Unfortunately, the remaining three equations are not independent. No matter how I combine them, all the variables always drop out and I'm left with $\sum K_i^2 = 1$, which I already knew.

If I add the equations for $K_1$ and $K_3$, and also the equations for $K_0$ and $K_2$, I get the following:

\begin{align} \sin(\phi_1 + \phi_3)(\cos\phi_2 - \sigma \sin\phi_2) = {}& K_1 + K_3 \\ \cos(\phi_1 - \sigma\phi_3)(\cos\phi_2 + \sin\phi_2) = {}& K_0 + K_2 \end{align}

If I bite the bullet and pick $\sigma = -1$ (giving up for now on my general solution), these two equations divide quite nicely to give
$$\tan(\phi_1 + \phi_3) = \frac{K_1 + K_3}{K_0 + K_2}$$

This looks pretty promising! I can take the $\arctan$ of both sides to get a linear equation in $\phi_1$ and $\phi_3$. If I get two more equations like this, I'll have a linear system -- and there are two more ways to combine these four equations!

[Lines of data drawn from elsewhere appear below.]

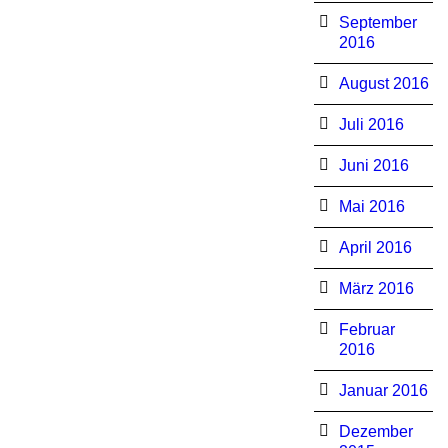
September
2016
August 2016
Juli 2016
Juni 2016
Mai 2016
April 2016
März 2016
Februar
2016
Januar 2016
Dezember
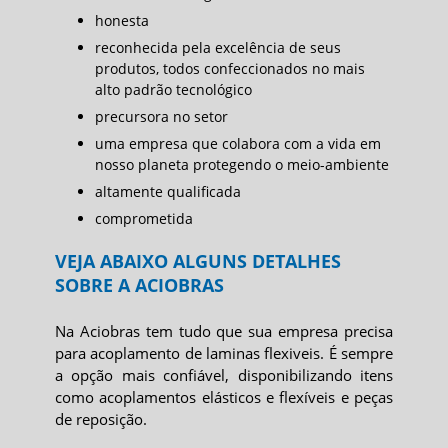
honesta
reconhecida pela excelência de seus
produtos, todos confeccionados no mais
alto padrão tecnológico
precursora no setor
uma empresa que colabora com a vida em
nosso planeta protegendo o meio-ambiente
altamente qualificada
comprometida
VEJA ABAIXO ALGUNS DETALHES
SOBRE A ACIOBRAS
Na Aciobras tem tudo que sua empresa precisa
para
acoplamento de laminas flexiveis
. É sempre
a opção mais confiável, disponibilizando itens
como acoplamentos elásticos e flexíveis e peças
de reposição.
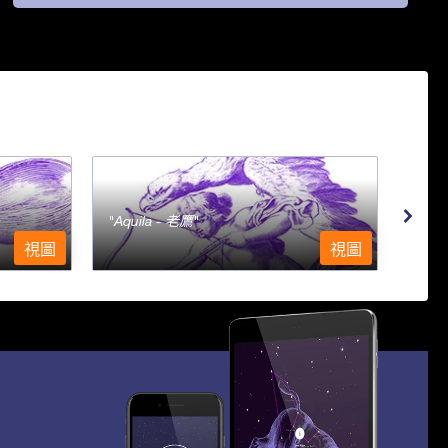
Aquila - 老鷹
Aqu
視圖
視圖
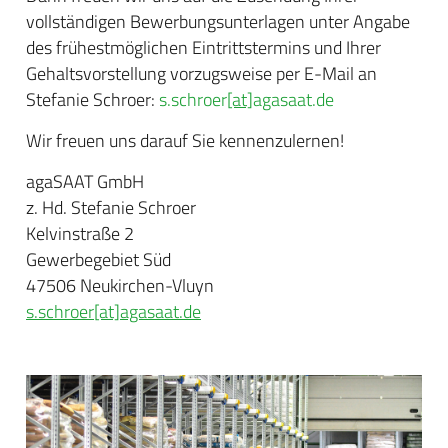
vollständigen Bewerbungsunterlagen unter Angabe
des frühestmöglichen Eintrittstermins und Ihrer
Gehaltsvorstellung vorzugsweise per E-Mail an
Stefanie Schroer:
s.schroer
[at]
agasaat.de
Wir freuen uns darauf Sie kennenzulernen!
agaSAAT GmbH
z. Hd. Stefanie Schroer
Kelvinstraße 2
Gewerbegebiet Süd
47506 Neukirchen-Vluyn
s.schroer
[at]
agasaat.de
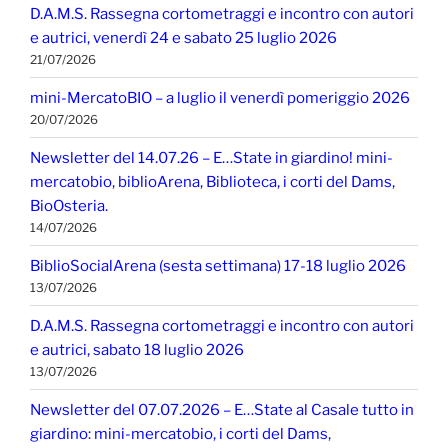
D.A.M.S. Rassegna cortometraggi e incontro con autori
e autrici, venerdì 24 e sabato 25 luglio 2026
21/07/2026
mini-MercatoBIO – a luglio il venerdì pomeriggio 2026
20/07/2026
Newsletter del 14.07.26 – E…State in giardino! mini-
mercatobio, biblioArena, Biblioteca, i corti del Dams,
BioOsteria.
14/07/2026
BiblioSocialArena (sesta settimana) 17-18 luglio 2026
13/07/2026
D.A.M.S. Rassegna cortometraggi e incontro con autori
e autrici, sabato 18 luglio 2026
13/07/2026
Newsletter del 07.07.2026 – E…State al Casale tutto in
giardino: mini-mercatobio, i corti del Dams,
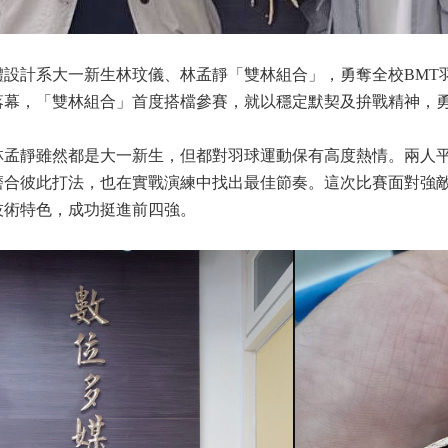
體設計系大一新生林玟儀、林孟靜「雙林組合」，勇奪全校BMT
落幕，「雙林組合」首度搭檔參賽，就以穩定默契及拚戰精神，
林孟靜雖然都是大一新生，但都對羽球運動保有高度熱情。兩人
磨合彼此打法，也在實戰演練中找出最佳節奏。這次比賽面對強
技術特色，成功挺進前四強。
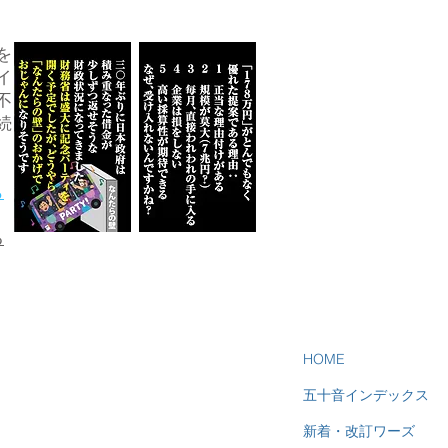
を
イ
不
続
ら
る
HOME
五十音インデックス
新着・改訂ワーズ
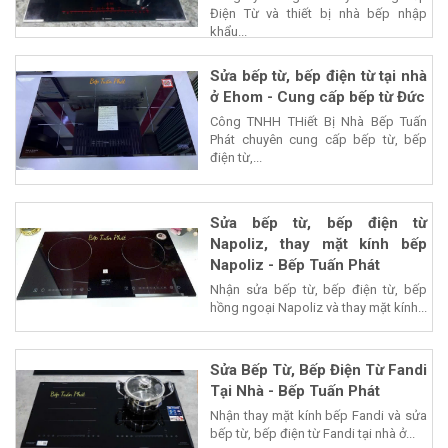
Điện Từ và thiết bị nhà bếp nhập
khẩu...
Sửa bếp từ, bếp điện từ tại nhà
ở Ehom - Cung cấp bếp từ Đức
Công TNHH THiết Bị Nhà Bếp Tuấn
Phát chuyên cung cấp bếp từ, bếp
điện từ,...
Sửa bếp từ, bếp điện từ
Napoliz, thay mặt kính bếp
Napoliz - Bếp Tuấn Phát
Nhận sửa bếp từ, bếp điện từ, bếp
hồng ngoại Napoliz và thay mặt kính...
Sửa Bếp Từ, Bếp Điện Từ Fandi
Tại Nhà - Bếp Tuấn Phát
Nhận thay mặt kính bếp Fandi và sửa
bếp từ, bếp điện từ Fandi tại nhà ở...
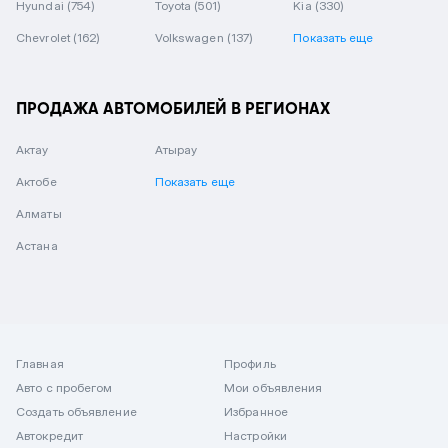
Hyundai
(754)
Toyota
(501)
Kia
(330)
Chevrolet
(162)
Volkswagen
(137)
Показать еще
ПРОДАЖА АВТОМОБИЛЕЙ В РЕГИОНАХ
Актау
Атырау
Актобе
Показать еще
Алматы
Астана
Главная
Профиль
Авто с пробегом
Мои объявления
Создать объявление
Избранное
Автокредит
Настройки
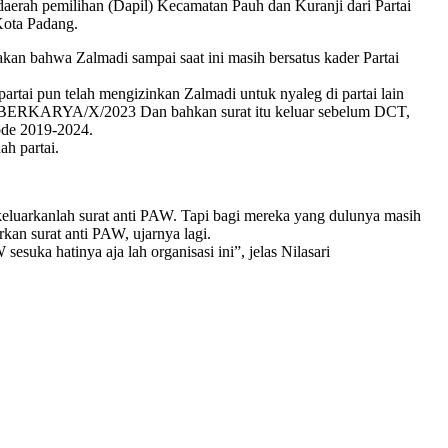
ah pemilihan (Dapil) Kecamatan Pauh dan Kuranji dari Partai
Kota Padang.
n bahwa Zalmadi sampai saat ini masih bersatus kader Partai
rtai pun telah mengizinkan Zalmadi untuk nyaleg di partai lain
N/PPP/BERKARYA/X/2023 Dan bahkan surat itu keluar sebelum DCT,
iode 2019-2024.
ah partai.
keluarkanlah surat anti PAW. Tapi bagi mereka yang dulunya masih
rkan surat anti PAW, ujarnya lagi.
esuka hatinya aja lah organisasi ini”, jelas Nilasari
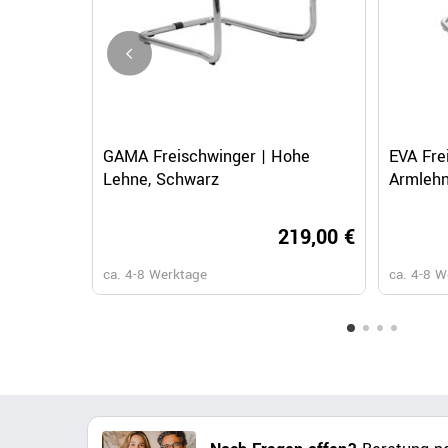
Schnellansicht
GAMA Freischwinger | Hohe
EVA Fre
Lehne, Schwarz
Armlehn
219,00 €
ca. 4-8 Werktage
ca. 4-8 W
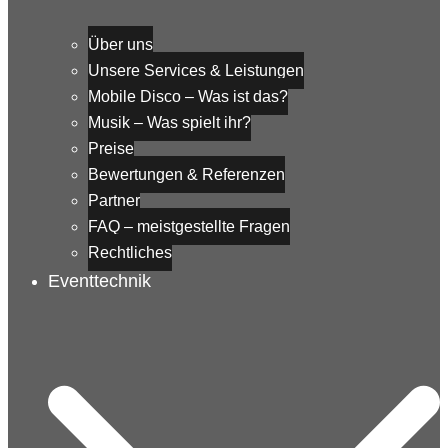
Über uns
Unsere Services & Leistungen
Mobile Disco – Was ist das?
Musik – Was spielt ihr?
Preise
Bewertungen & Referenzen
Partner
FAQ – meistgestellte Fragen
Rechtliches
Eventtechnik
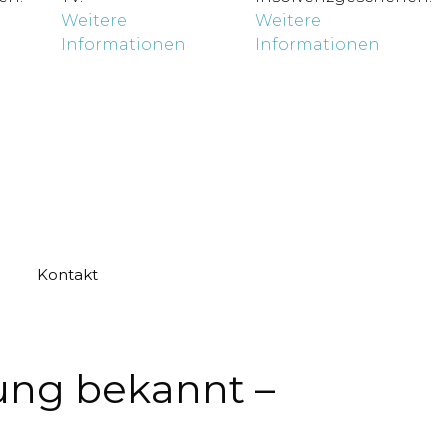
Weitere
Weitere
Informationen
Informationen
Kontakt
ung bekannt –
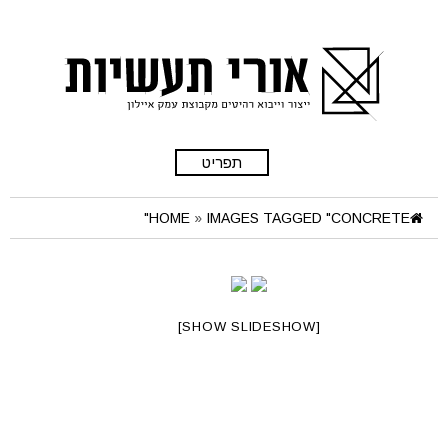
תפריט
HOME
»
IMAGES TAGGED "CONCRETE"
[SHOW SLIDESHOW]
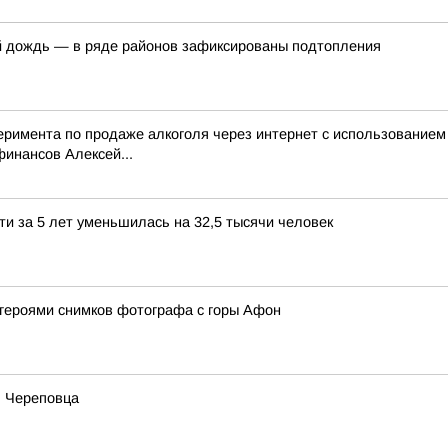
й дождь — в ряде районов зафиксированы подтопления
перимента по продаже алкоголя через интернет с использование
инансов Алексей...
ти за 5 лет уменьшилась на 32,5 тысячи человек
 героями снимков фотографа с горы Афон
ь Череповца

Unfortunately, those other two ways don't look very fruitful to me. Even with the same choice of $\sigma = -1$, I get:
\begin{align} \cos\phi_1 \sin(\phi_3 + \phi_2) - \sin\phi_1\sin(\phi_3 - \phi_2) = {}& K_2 + K_3 \\ \cos\phi_1 \cos(\phi_3 - \phi_2) + \sin\phi_1\cos(\phi_3 + \phi_2) = {}& K_0 + K_1 \end{align}
It's just not clear to me how I would change these two equations into a linear equation for $\phi_2$ and $\phi_3$.

Other ideas?

I'd really appreciate any guidance. I've been somewhat obsessing over this problem. :)

2. Mar 10, 2014

### chogg

Here are the magic combinations of the $K$'s:

\begin{align} \cos\theta_2 \sin\theta_1 =& 2(K_0 K_1 + \sigma K_2 K_3) \\ \cos\theta_2 \cos\theta_1 =& K_0^2 - K_1^2 - K_2^2 + K_3^2 \\ \sin\theta_2 =& 2(K_0 K_2 - \sigma K_1 K_3) \\ \cos\theta_2 \sin\theta_3 =& 2(K_0 K_3 + \sigma K_2 K_1) \\ \cos\theta_2 \cos\theta_3 =& K_0^2 + K_1^2 - K_2^2 - K_3^2 \end{align}

If we constrain $\theta_2$ to $(-\pi, \pi)$, then $\sin\theta_2$ determines it uniquely. And this is a reasonable approach, since allowing higher angles would only lead to redundancy anyway. The other angles are fully determined by the signs of $\sin\theta_i$ and $\cos\theta_i$ as long as $\cos\theta_2 \ne 0$ (a special case). This leaves us with the following explicit solutions for the angles:

\begin{align} \theta_1 &= \text{atan2}(2(K_0 K_1 + \sigma K_2 K_3), K_0^2 - K_1^2 - K_2^2 + K_3^2) \\ \theta_2 &= \arcsin(2(K_0 K_2 - \sigma K_1 K_3)) \\ \theta_3 &= \text{atan2}(2(K_0 K_3 + \sigma K_2 K_1), K_0^2 + K_1^2 - K_2^2 - K_3^2) \end{align}

Inspiration came from considering the rotated bivectors. Note that the first rotation leaves its own bivector unchanged. So, consider the components of that bivector after the full rotation -- this gives 3 equations, which can only depend on the second two angles (greatly simplifying the equations). Each other rotated bivector yielded one useful equation, for the total of 5 $K$-combinations I listed at the beginning of this post.

I didn't end up learning any general techniques for attacking nonlinear equations, but I don't mind, since this problem is chock-full of beautiful symmetries.